Kegagalan Hamdi Memahami Pikiran Ishak Hariyanto

Oleh: Muhammad Tajudin


Tulisan Hamdi, M.Ap yang dimuat di Capital Press Nusantara bertajuk “Kegagalan Bernalar Ishak Hariyanto tentang Cancel Culture” berangkat dari asumsi bahwa Ishak menolak cancel culture semata sebagai bentuk intoleransi. Padahal, jika membaca teks Ishak secara utuh, yang ia persoalkan bukanlah legitimasi tuntutan moral publik, melainkan pola perilaku digital yang memproduksi trial by social media fenomena ketika pengadilan opini publik mengambil alih peran institusi hukum tanpa standar verifikasi yang jelas. Dengan demikian, kritik Hamdi justru terjebak pada straw man fallacy, membangun karikatur posisi Ishak untuk kemudian diserang.

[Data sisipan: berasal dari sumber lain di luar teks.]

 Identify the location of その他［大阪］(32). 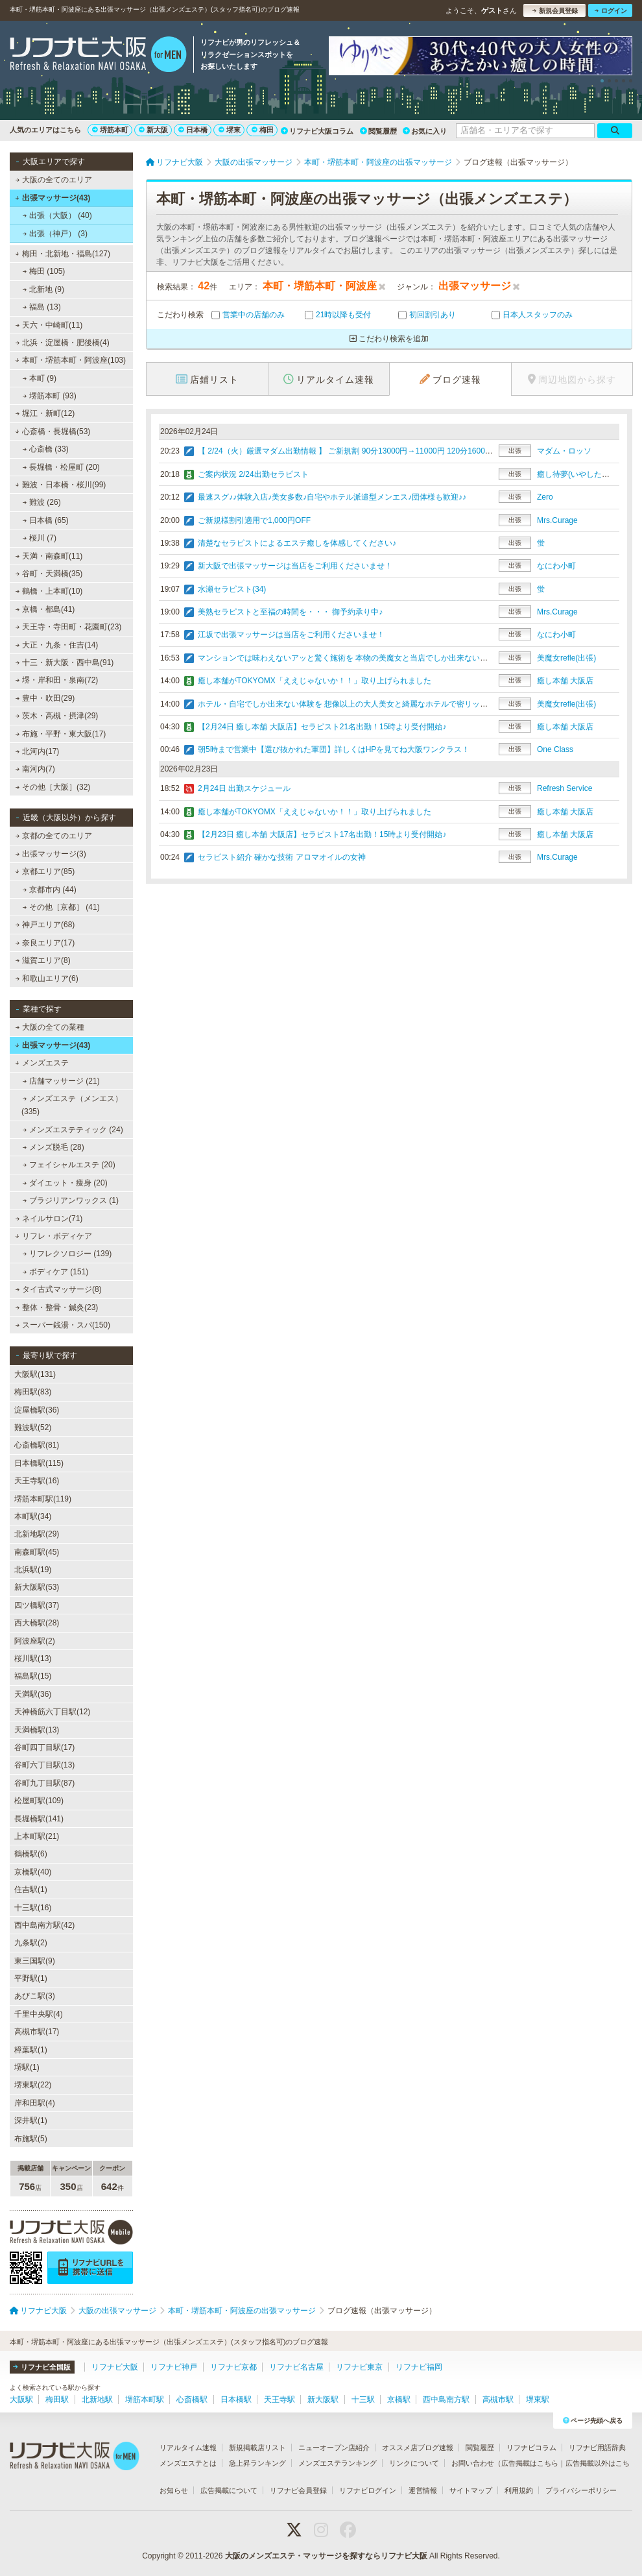
(53, 787).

Hamdi menempatkan cancel culture secara tunggal sebagai “respons etis berbasis trauma” (mengutip Ng dan Kang, 2022), tetapi ia mengabaikan bahwa trauma kolektif tidak otomatis melahirkan mekanisme respons yang adil. Dalam banyak kasus, cancel culture yang tak terkendali juga berujung pada public shaming permanen, bahkan terhadap pihak yang telah mengakui kesalahan dan melakukan perbaikan. Ishak, dalam artikelnya, mengingatkan bahwa dimensi keadilan prosedural perlu tetap dijaga agar tuntutan moral publik tidak berubah menjadi mob rule. Mengabaikan peringatan ini, Hamdi menutup mata pada risiko authoritarianism from below, di mana massa menjadi instrumen pembungkaman yang sama bahayanya dengan sensor negara.

 
Muhammad Tajudin

Hamdi juga menuduh Ishak mengabaikan “struktur kekuasaan” yang membentuk cancel culture, namun ironi muncul ketika Hamdi sendiri gagal mengakui bahwa kekuasaan itu tidak hanya bekerja top-down, tetapi juga lateral dan peer-to-peer. Dalam konteks platform digital, viralitas bisa menciptakan bentuk kekuasaan baru: kekuasaan trending. Siapa pun yang menguasai arus narasi viral dapat melakukan pembunuhan karakter secara efektif, terlepas dari posisi sosial awalnya. Ishak menyoroti paradoks ini bahwa tuntutan keadilan bisa, dalam kondisi tertentu, terdistorsi menjadi eksekusi sosial tanpa peluang pemulihan.

Kritik Hamdi terhadap absennya pembedaan antara cancel dan call out juga tidak akurat. Ishak secara eksplisit membahas perbedaan keduanya, namun ia menekankan bahwa dalam praktik digital kontemporer, batas itu sering kabur akibat logika algoritma yang mengutamakan engagement dibanding kedalaman diskusi. Poin ini penting, karena pembauran antara call out yang bersifat edukatif dan cancel yang bersifat eliminatif justru menjadi sumber ketegangan dalam ruang publik digital. Hamdi, dalam semangat membela cancel culture, malah mengabaikan analisis performativitas digital yang menjadi salah satu kontribusi utama Ishak.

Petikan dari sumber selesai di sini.